Russia
Reform and Resistance
During several distinct periods, Soviet leaders attempted to reform the economy to make the Soviet system more efficient. In 1957, for example, Nikita S. Khrushchev (in office 1953-64) tried to decentralize state control by eliminating many national ministries and placing responsibility for implementing plans under the control of newly created regional economic councils. These reforms produced their own inefficiencies. In 1965 Soviet prime minister Aleksey Kosygin (in office 1964-80) introduced a package of reforms that reestablished central government control but reformed prices and established new bonuses and production norms to stimulate economic productivity. Under reforms in the 1970s, Soviet leaders attempted to streamline the decision-making process by combining enterprises into associations, which received some localized decision-making authority.
Because none of these reforms challenged the fundamental notion of state control, the root cause of the inefficiencies remained. Resistance to reform was strong because central planning was heavily embedded in the Soviet economic structure. Its various elements--planned output, state ownership of property, administrative pricing, artificially established wage levels, and currency inconvertibility--were interrelated. Fundamental reforms required changing the whole system rather than one or two elements. Central planning also was heavily entrenched in the Soviet political structure. A huge bureaucracy was in place from the national to the local level in both the party and the government, and officials within that system enjoyed the many privileges of the Soviet elite class. Such vested interests yielded formidable resistance to major changes in the Soviet economic system; the Russian system, in which many of the same figures have prospered, suffers from the same handicap.

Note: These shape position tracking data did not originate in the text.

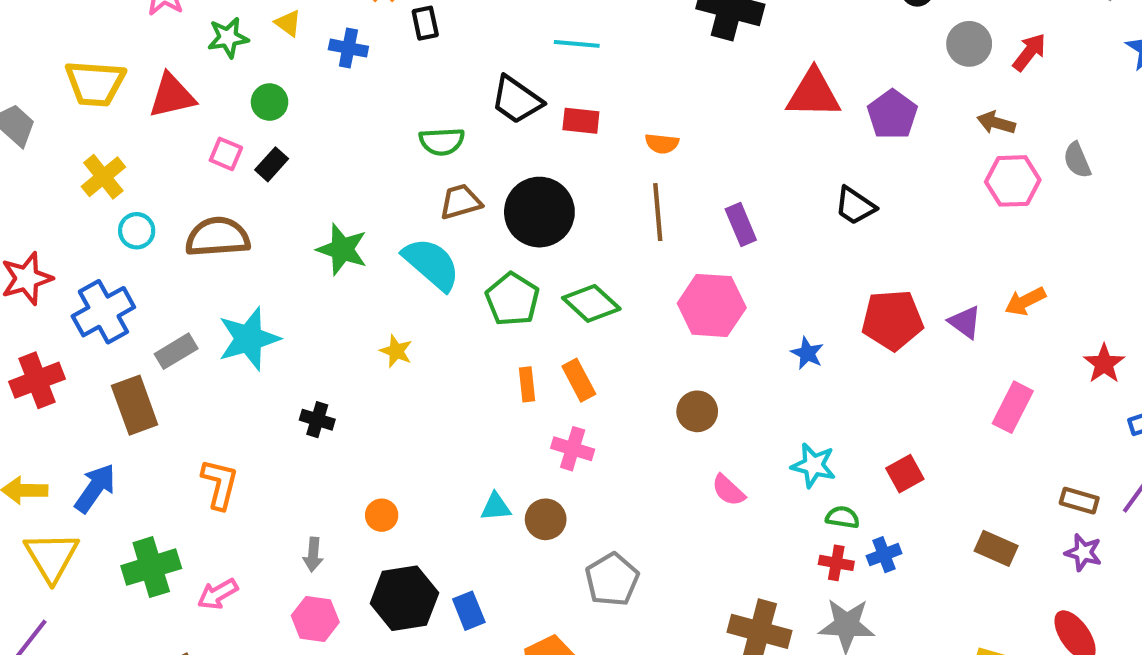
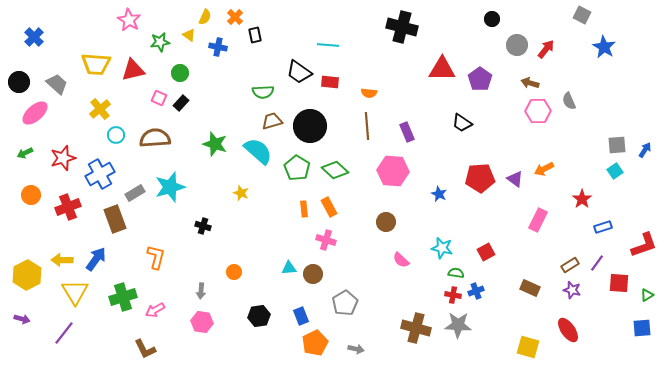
brown rectangle: (1079, 501) -> (570, 265), turned -48
black hexagon: (404, 598) -> (259, 316), moved, size x0.7
blue rectangle: (469, 611) -> (301, 316), moved

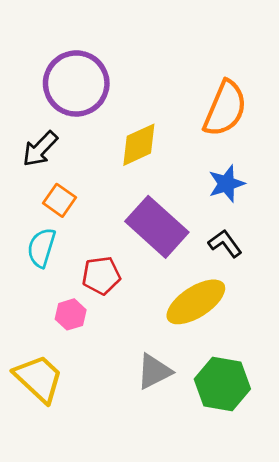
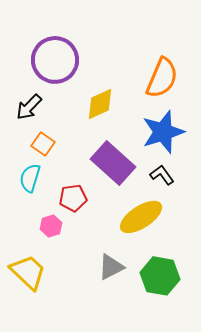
blue star: (226, 184) -> (163, 132), size x1.6

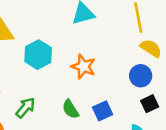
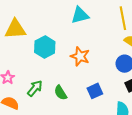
green semicircle: (70, 109) -> (61, 93), moved

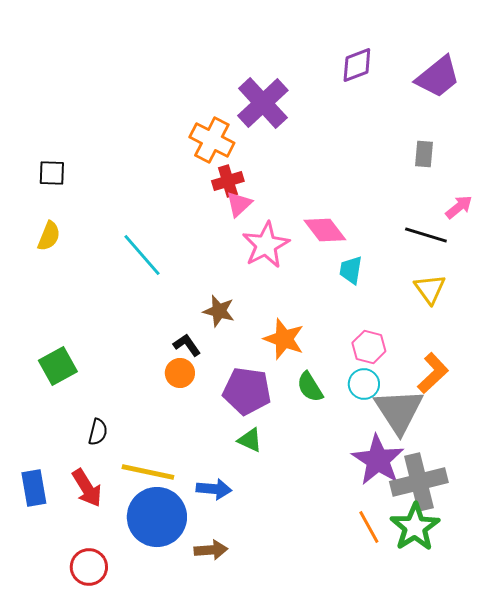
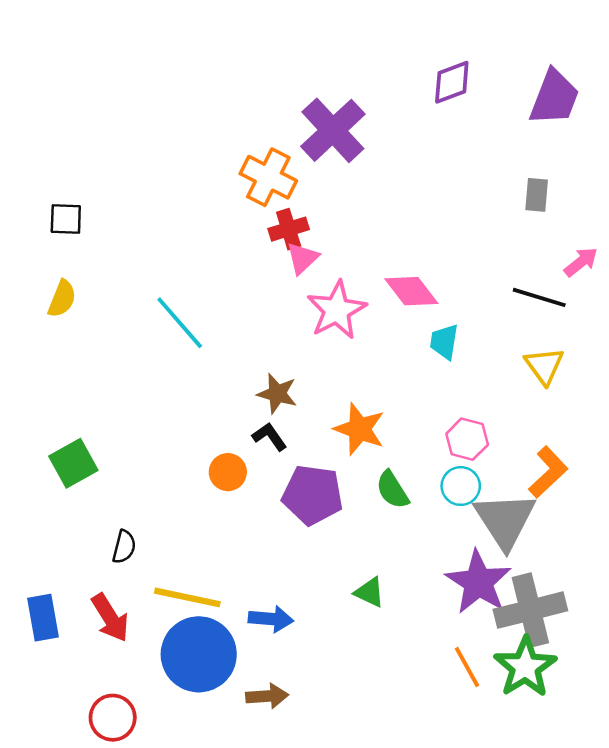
purple trapezoid: (438, 77) -> (554, 97), turned -30
black L-shape: (187, 345) -> (270, 437), moved
green triangle: (250, 440) -> (370, 592), moved

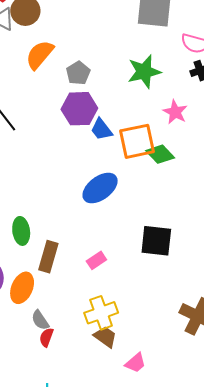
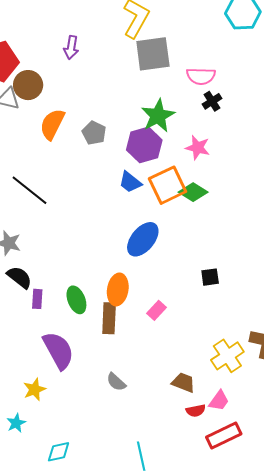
purple hexagon: (79, 109) -> (144, 145), moved
black square: (156, 241) -> (210, 277), size x0.6
orange ellipse: (22, 288) -> (118, 289), moved
yellow cross: (101, 313) -> (227, 356), moved
red semicircle: (46, 337) -> (196, 411), moved, turned -108

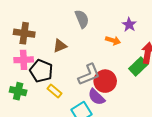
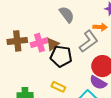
pink cross: (24, 60) -> (40, 43), moved
black pentagon: (41, 71) -> (61, 56), moved
gray L-shape: (89, 75) -> (89, 41), moved

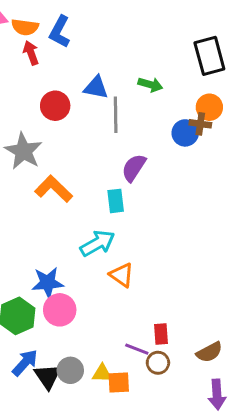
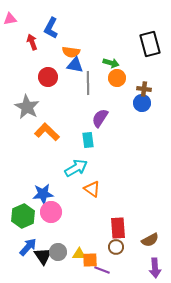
orange semicircle: (25, 27) -> (71, 52), moved
orange circle: (209, 107) -> (117, 78), moved
blue circle: (185, 133) -> (142, 103), moved
red rectangle: (161, 334) -> (118, 228), size x1.5
purple line: (137, 349) -> (102, 270), moved

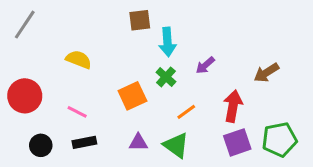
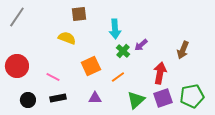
brown square: (140, 20) -> (79, 14), moved
yellow semicircle: (79, 59) -> (67, 38), moved
brown arrow: (266, 73) -> (183, 50), turned -36
green cross: (166, 77) -> (123, 51), moved
orange line: (186, 112) -> (118, 77), moved
green triangle: (176, 145) -> (136, 100), moved, turned 42

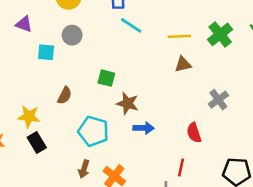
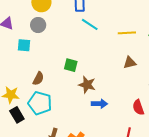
gray circle: (72, 35) -> (38, 25), moved
brown triangle: (183, 64) -> (130, 63), moved
cyan pentagon: (93, 131) -> (40, 103), moved

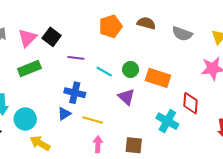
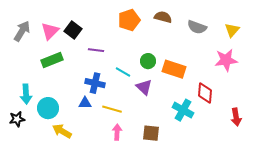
cyan line: (104, 72) -> (123, 72), moved
blue triangle: (64, 114) -> (85, 103), turned 32

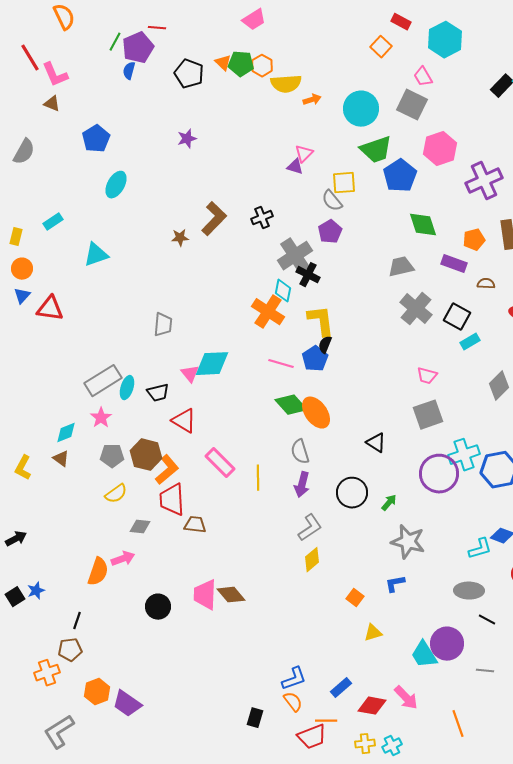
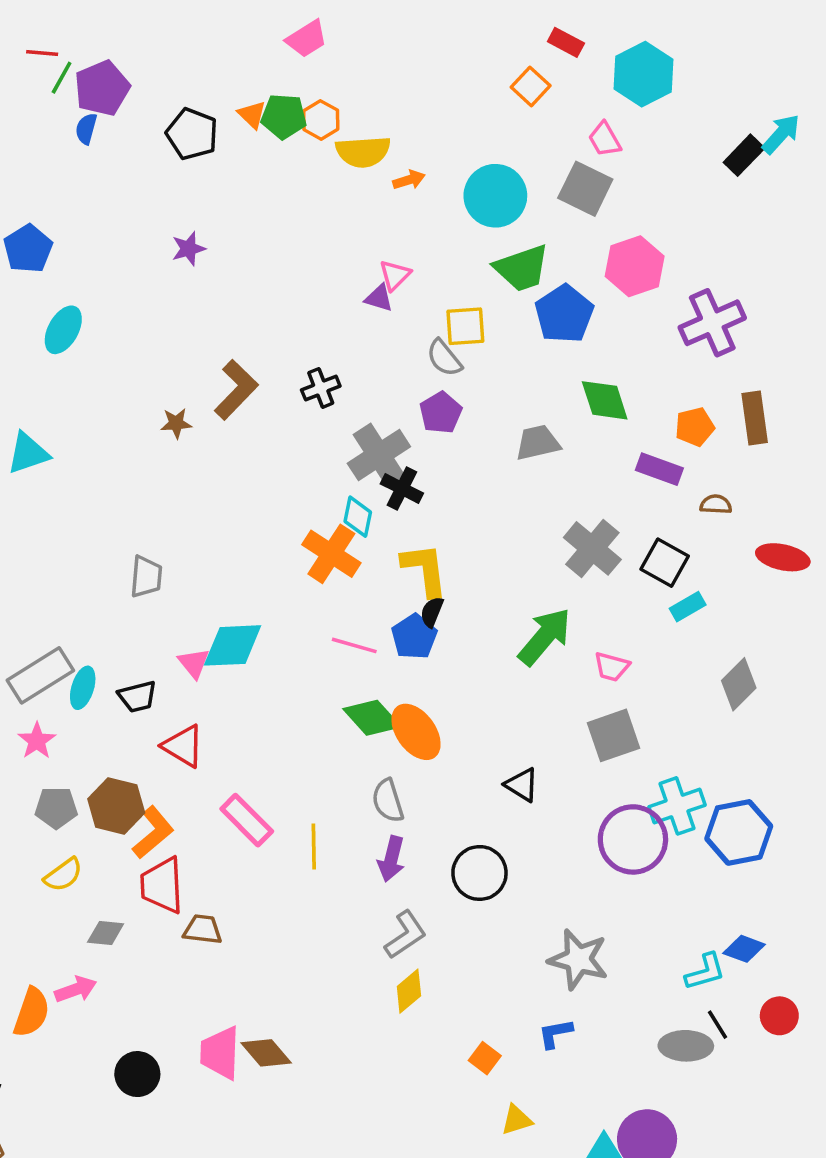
red line: (157, 28) -> (42, 53), moved
gray trapezoid: (401, 267) -> (538, 443), moved
green arrow: (389, 503) -> (545, 637), moved, size x2.0
black line: (487, 620) -> (718, 1025), moved, turned 30

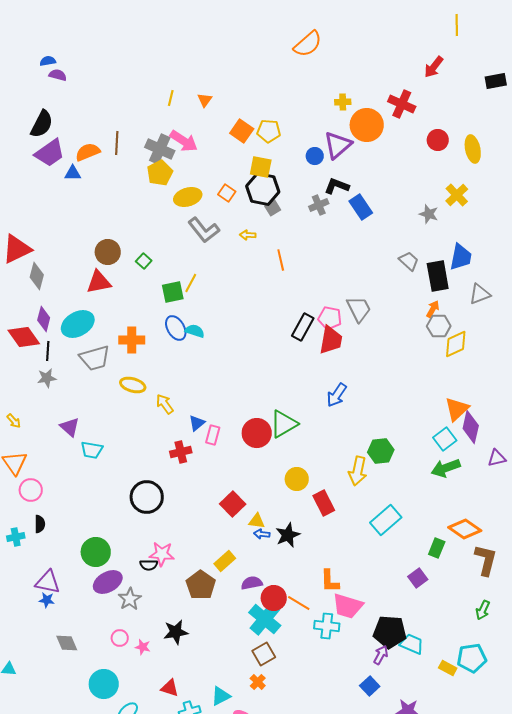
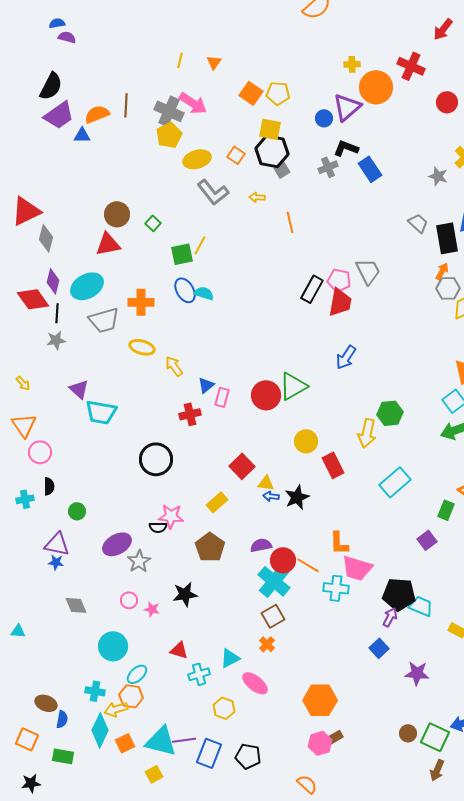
cyan trapezoid: (92, 450) -> (101, 412), size x1.4
green circle: (96, 552) -> (77, 511), moved, size x0.6
yellow rectangle: (225, 561) -> (217, 502), moved

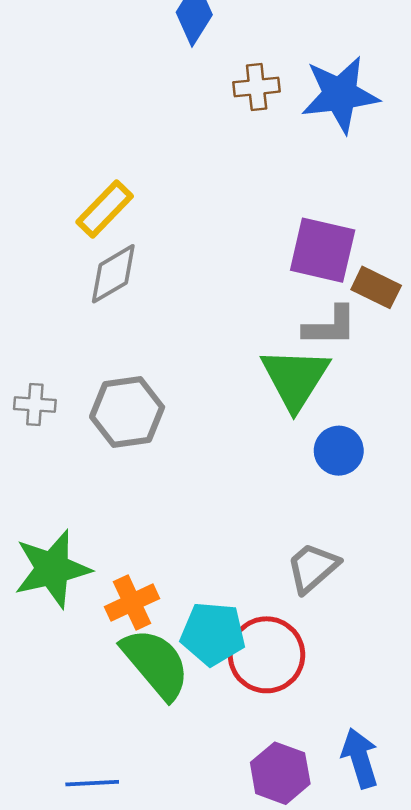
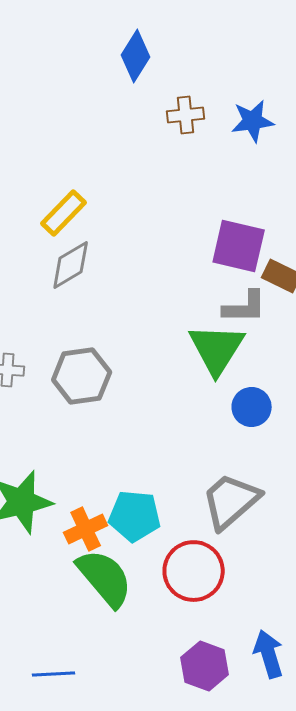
blue star: (340, 94) -> (253, 121), size x0.7
gray trapezoid: (313, 568) -> (231, 501), size x1.4
cyan pentagon: (213, 634) -> (135, 516), moved

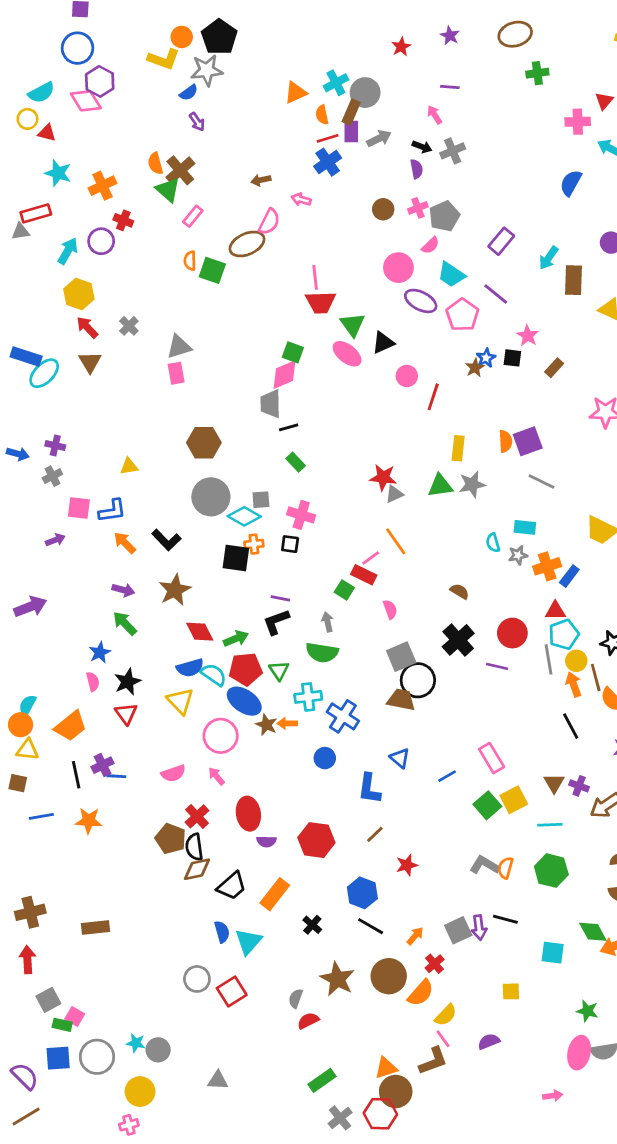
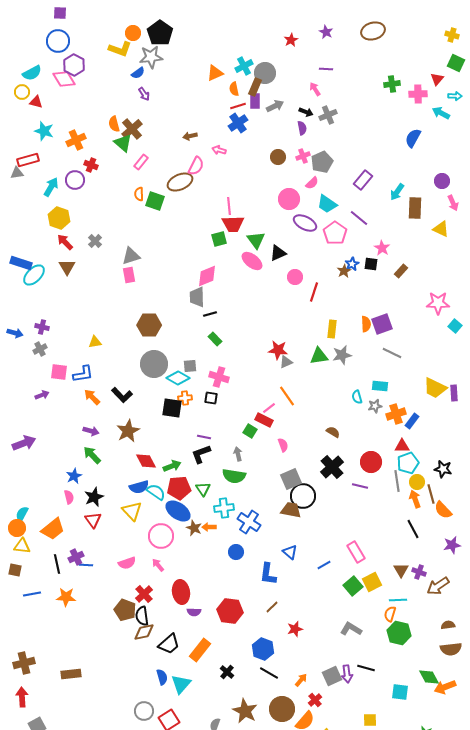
green cross: (537, 73) -> (392, 84), moved
green square: (293, 352) -> (219, 239), moved, turned -35
orange semicircle: (505, 868) -> (390, 614), moved

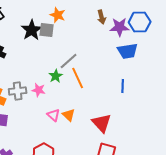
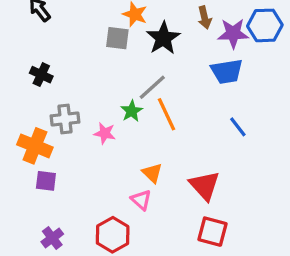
black star: (32, 30) -> (163, 38), moved
blue trapezoid: (128, 51) -> (227, 71), moved
blue line: (123, 86) -> (238, 127), turned -40
gray cross: (18, 91) -> (65, 119), moved
pink triangle: (54, 115) -> (141, 200), moved

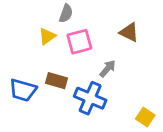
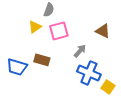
brown triangle: (129, 32) -> (103, 31), moved
blue cross: (90, 98) -> (89, 73), moved

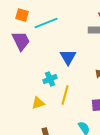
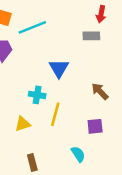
cyan cross: (50, 79) -> (37, 95), turned 32

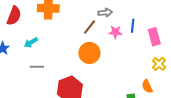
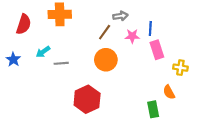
pink rectangle: (154, 37) -> (157, 50), moved
yellow cross: (159, 64) -> (180, 68), turned -32
gray line: (37, 67) -> (61, 63), moved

Upon assuming power in March 1985, Gorbachev took measures intended to immediately resume the growth rates of earlier decades. The Twelfth Five-Year Plan (1986-90) called for the Soviet national income to increase an average of 4.1 percent annually and labor productivity to increase 4.6 percent annually--rates that the Soviet Union had not achieved since the early 1970s. Gorbachev sought to improve labor productivity by implementing an anti-alcohol campaign that severely restricted the sale of vodka and other spirits and by establishing work attendance requirements to reduce chronic absenteeism. Gorbachev also shifted investment priorities toward the machine-building and metalworking sectors that could make the most significant contribution to retool and modernize existing factories, rather than building new factories. Gorbachev changed Soviet investment strategy from extensive investing to intensive investing that focused on elements most critical to achieving the stated goal.
During his first few years, Gorbachev also restructured the government bureaucracy (see Perestroika
, ch. 2). He combined ministries responsible for high-priority economic sectors into bureaus or state committees in order to reduce staff and red tape and to streamline the administration. In addition, Gorbachev established a state organization for quality control to improve the quality of Soviet production.